Во время нападений на другие страны викинги захватывали значительные богатства. Знать обладала роскошным оружием, украшениями, пышными одеждами, сокровищами, рабами, стадами скота, кораблями. Но что касается накопления богатств и превращения их в средство эксплуатации зависимого населения, то здесь придется сделать существенные оговорки. Богатства, попавшие в руки викингов, широко ими тратились. Имущество, которым обладала родовая и военная знать, давало ей возможность поддерживать свой социальный престиж на должной высоте. Среди главнейших доблестей знатных людей на одном из первых мест стояли щедрость и гостеприимство.

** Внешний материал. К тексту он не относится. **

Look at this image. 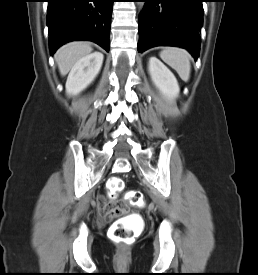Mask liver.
<instances>
[{
  "instance_id": "6515ba94",
  "label": "liver",
  "mask_w": 258,
  "mask_h": 275,
  "mask_svg": "<svg viewBox=\"0 0 258 275\" xmlns=\"http://www.w3.org/2000/svg\"><path fill=\"white\" fill-rule=\"evenodd\" d=\"M92 47L86 42H71L62 46L55 54L60 74L65 76L81 58L90 54Z\"/></svg>"
}]
</instances>
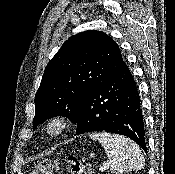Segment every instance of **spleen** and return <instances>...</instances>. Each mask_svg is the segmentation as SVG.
Returning a JSON list of instances; mask_svg holds the SVG:
<instances>
[{
  "label": "spleen",
  "instance_id": "1",
  "mask_svg": "<svg viewBox=\"0 0 175 174\" xmlns=\"http://www.w3.org/2000/svg\"><path fill=\"white\" fill-rule=\"evenodd\" d=\"M90 138L101 143L109 159L112 173L122 174L132 170H140L145 166L141 150L130 139L107 132L92 133Z\"/></svg>",
  "mask_w": 175,
  "mask_h": 174
}]
</instances>
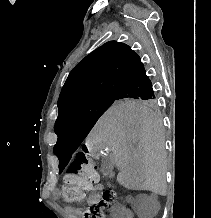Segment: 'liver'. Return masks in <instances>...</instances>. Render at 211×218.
<instances>
[{
	"mask_svg": "<svg viewBox=\"0 0 211 218\" xmlns=\"http://www.w3.org/2000/svg\"><path fill=\"white\" fill-rule=\"evenodd\" d=\"M90 152L108 150L120 170L117 182L128 190L166 194V160L161 120L147 108L111 106L87 140Z\"/></svg>",
	"mask_w": 211,
	"mask_h": 218,
	"instance_id": "obj_1",
	"label": "liver"
}]
</instances>
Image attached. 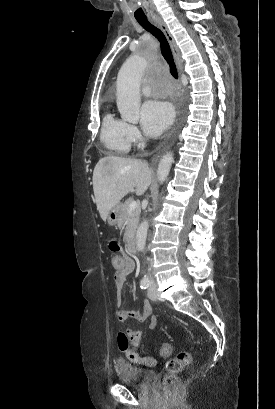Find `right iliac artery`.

О знатных и влиятельных людях скандинавские источники неизменно говорят, что они были благородны, богаты, дружелюбны, щедры на угощения, обладали широкой натурой. При этом речь идет не только о каких-то врожденных качествах знати (они предполагались), но об обязательном для ее представителей образе жизни, о линии поведения, уклонение от которой погубило бы их репутацию и авторитет [74] . Понятия «vinsaeJl» (счастливый в друзьях, любимый многими) и «vingjof» (дружеский дар) широко распространены в сагах. Выражение «leysa menn ut med gjofum» (отпускать гостей с подарками) было в сагах своего рода terminus technicus. В годы правления щедрого на пиры и угощения, удачливого конунга в стране, естественно, царил мир, родился скот, земля приносила хорошие урожаи, в море ловилась рыба. Такого конунга называли аrsaell — благополучный для урожая, благоприятствующий изобилию [75] .
74
См. главу II.
75
Heimskringla. Ynglinga saga, IX, X, XI, кар.
Знатный человек должен был устраивать богатые пиры, делать подарки всем приглашенным. Память о щедрых предводителях передавалась из поколения в поколение. В «Книге о заселении Исландии» рассказывается о сыновьях знатного человека Хьяльти: они являлись на тинг в таких одеждах, что «люди думали, что это пришли Асы» (языческие боги скандинавов). На поминки отца они созвали всех хавдингов Исландии и других людей, всего числом 12 сотен (т. е. 1440 человек, ибо скандинавы считали на «большие сотни» по 120), «и все выдающиеся люди ушли с пира с подарками» [76] . То была самая большая тризна в Исландии. Вторая подобная тризна, с приглашением 9 сотен (1080 человек), включая опять-таки всю знать, была устроена сыновьями богатого и знатного Хаскульда, и здесь также «все знатные мужи получили подарки» [77] . Даже в голодные неурожайные годы, когда не хватало зерна, норвежские предводители продолжали пировать и по-прежнему содержали множество слуг, чтобы не ударить лицом в грязь и не допустить умаления своей славы и влияния. Ценою больших затрат и даже идя на риск осложнения своих отношений с конунгом, они добывали зерно и солод, необходимые для устройства пышных пиров. Например, знатный норвежец Асбьярн Сигурдарсон имел обыкновение, как и его отец, устраивать ежегодно по три пира для большого числа приглашенных и даже в неурожайные годы не желал отступать от этого правила. Он не остановился перед нарушением запрета, наложенного королем на вывоз зерна, солода и муки из богатых хлебом областей Норвегии в терпящие нужду районы. В «Хеймскрингле» говорится, что обычай устраивать три пира в год восходил к языческому времени, но был сохранен Сигурдом и Асбьярном и после принятия ими христианства [78] . Таким образом, совершенно отчетливо видна связь обычая устраивать пиры с языческой верой: на пирах поднимали кубки в честь Тора, употребляли конину, произносили клятвы.
76
Landnamabok Islands, bis. 214, 215.
77
«Сага о людях из Лаксдаля», гл. 27 («Исландские саги», стр. 310–311).
78
Heimskringla. Olafs saga helga, CXVII. kap. Reykjavik, 1945.